[Collected data]
══════

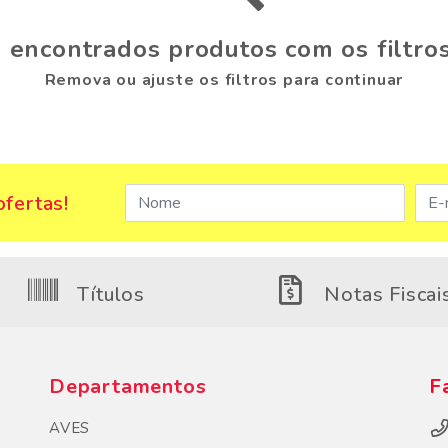
 encontrados produtos com os filtros
Remova ou ajuste os filtros para continuar
fertas!
Títulos
Notas Fiscai
Departamentos
F
AVES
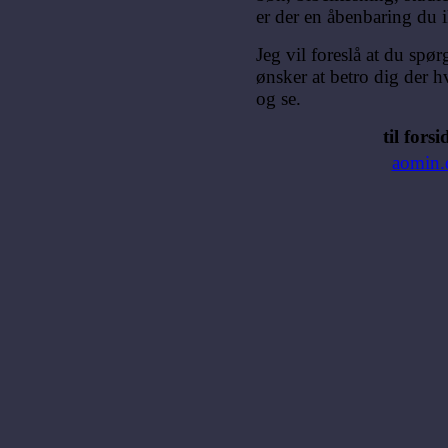
er der en åbenbaring du 
Jeg vil foreslå at du spø
ønsker at betro dig der h
og se.
til fors
aomin.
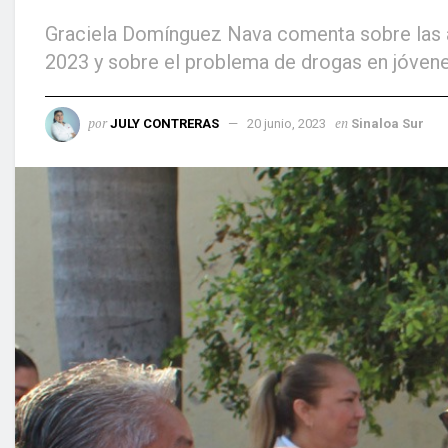
Graciela Domínguez Nava comenta sobre las al
2023 y sobre el problema de drogas en jóven
por
en
JULY CONTRERAS
20 junio, 2023
Sinaloa Sur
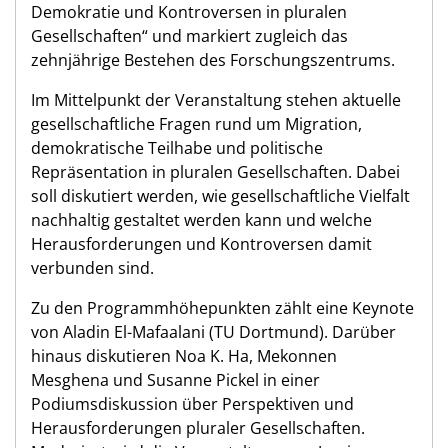
Demokratie und Kontroversen in pluralen
Gesellschaften“ und markiert zugleich das
zehnjährige Bestehen des Forschungszentrums.
Im Mittelpunkt der Veranstaltung stehen aktuelle
gesellschaftliche Fragen rund um Migration,
demokratische Teilhabe und politische
Repräsentation in pluralen Gesellschaften. Dabei
soll diskutiert werden, wie gesellschaftliche Vielfalt
nachhaltig gestaltet werden kann und welche
Herausforderungen und Kontroversen damit
verbunden sind.
Zu den Programmhöhepunkten zählt eine Keynote
von Aladin El-Mafaalani (TU Dortmund). Darüber
hinaus diskutieren Noa K. Ha, Mekonnen
Mesghena und Susanne Pickel in einer
Podiumsdiskussion über Perspektiven und
Herausforderungen pluraler Gesellschaften.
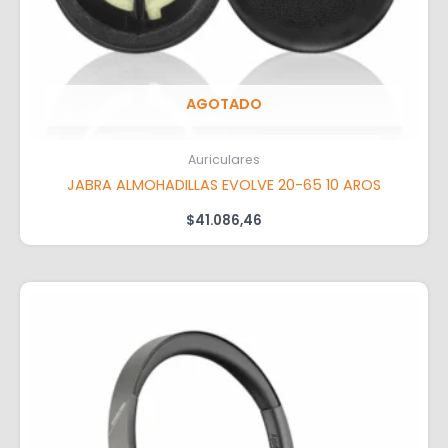
AGOTADO
Auriculares
JABRA ALMOHADILLAS EVOLVE 20-65 10 AROS
$
41.086,46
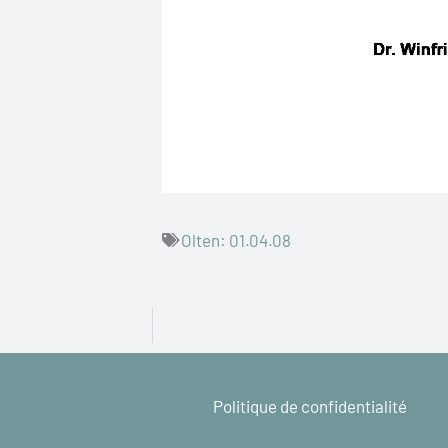
Olten: 01.04.08
Politique de confidentialité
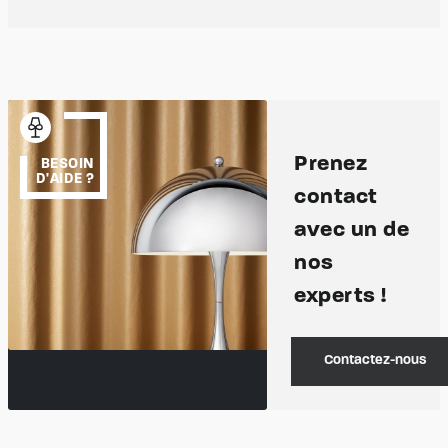
Prenez
BESOIN
D'AIDE ?
contact
avec un de
nos
experts !
Contactez-nous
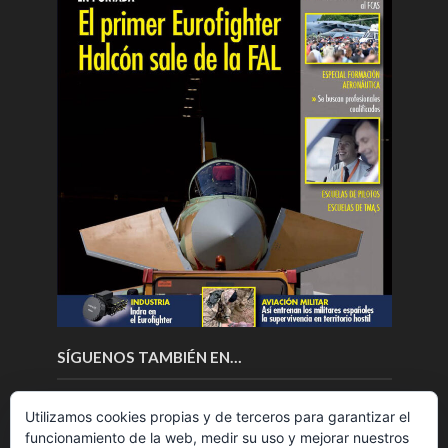
SÍGUENOS TAMBIÉN EN…
Utilizamos cookies propias y de terceros para garantizar el
funcionamiento de la web, medir su uso y mejorar nuestros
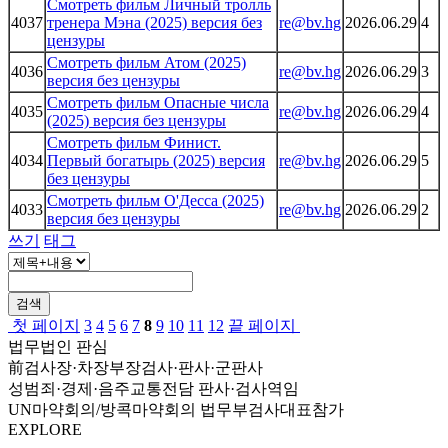
Смотреть фильм Личный тролль
4037
тренера Мэна (2025) версия без
re@bv.hg
2026.06.29
4
цензуры
Смотреть фильм Атом (2025)
4036
re@bv.hg
2026.06.29
3
версия без цензуры
Смотреть фильм Опасные числа
4035
re@bv.hg
2026.06.29
4
(2025) версия без цензуры
Смотреть фильм Финист.
4034
Первый богатырь (2025) версия
re@bv.hg
2026.06.29
5
без цензуры
Смотреть фильм О'Десса (2025)
4033
re@bv.hg
2026.06.29
2
версия без цензуры
쓰기
태그
검색
첫 페이지
3
4
5
6
7
8
9
10
11
12
끝 페이지
법무법인 판심
前검사장·차장부장검사·판사·군판사
성범죄·경제·음주교통전담 판사·검사역임
UN마약회의/방콕마약회의 법무부검사대표참가
EXPLORE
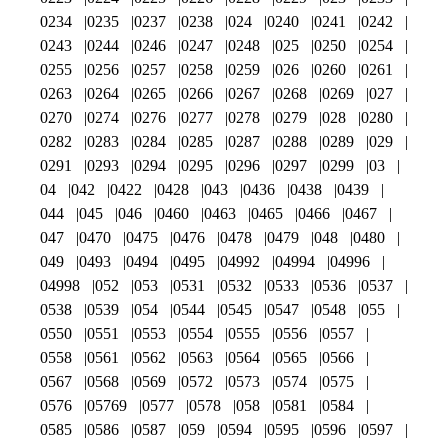
0234
0235
0237
0238
024
0240
0241
0242
0243
0244
0246
0247
0248
025
0250
0254
0255
0256
0257
0258
0259
026
0260
0261
0263
0264
0265
0266
0267
0268
0269
027
0270
0274
0276
0277
0278
0279
028
0280
0282
0283
0284
0285
0287
0288
0289
029
0291
0293
0294
0295
0296
0297
0299
03
04
042
0422
0428
043
0436
0438
0439
044
045
046
0460
0463
0465
0466
0467
047
0470
0475
0476
0478
0479
048
0480
049
0493
0494
0495
04992
04994
04996
04998
052
053
0531
0532
0533
0536
0537
0538
0539
054
0544
0545
0547
0548
055
0550
0551
0553
0554
0555
0556
0557
0558
0561
0562
0563
0564
0565
0566
0567
0568
0569
0572
0573
0574
0575
0576
05769
0577
0578
058
0581
0584
0585
0586
0587
059
0594
0595
0596
0597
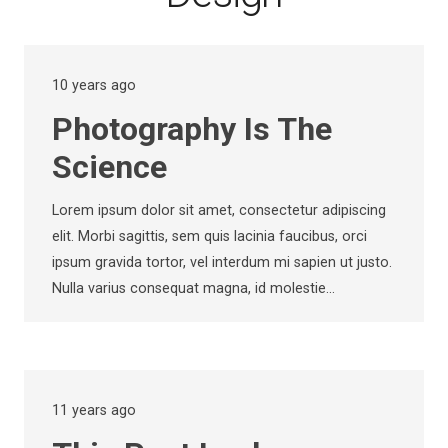
10 years ago
Photography Is The
Science
Lorem ipsum dolor sit amet, consectetur adipiscing
elit. Morbi sagittis, sem quis lacinia faucibus, orci
ipsum gravida tortor, vel interdum mi sapien ut justo.
Nulla varius consequat magna, id molestie…
11 years ago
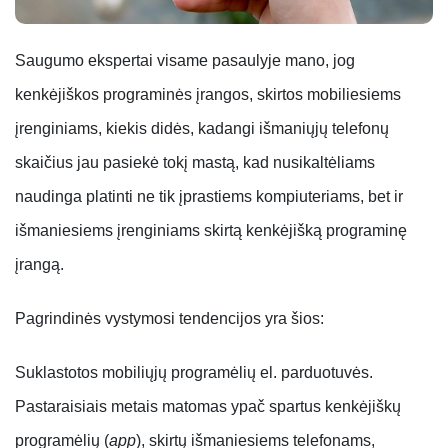
Saugumo ekspertai visame pasaulyje mano, jog
kenkėjiškos programinės įrangos, skirtos mobiliesiems
įrenginiams, kiekis didės, kadangi išmaniųjų telefonų
skaičius jau pasiekė tokį mastą, kad nusikaltėliams
naudinga platinti ne tik įprastiems kompiuteriams, bet ir
išmaniesiems įrenginiams skirtą kenkėjišką programinę
įrangą.
Pagrindinės vystymosi tendencijos yra šios:
Suklastotos mobiliųjų programėlių el. parduotuvės.
Pastaraisiais metais matomas ypač spartus kenkėjiškų
programėlių (
app
), skirtų išmaniesiems telefonams,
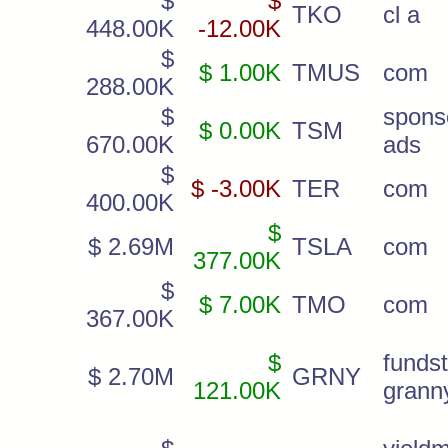
$
$
TKO
cl a
448.00K
-12.00K
$
$ 1.00K
TMUS
com
288.00K
$
spons
$ 0.00K
TSM
670.00K
ads
$
$ -3.00K
TER
com
400.00K
$
$ 2.69M
TSLA
com
377.00K
$
$ 7.00K
TMO
com
367.00K
$
fundst
$ 2.70M
GRNY
121.00K
grann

══════

Only lines containing the string "werden" belong in the answer; find them in the data above and copy them.

soll diskutiert werden, wie gesellschaftliche Vielfalt
nachhaltig gestaltet werden kann und welche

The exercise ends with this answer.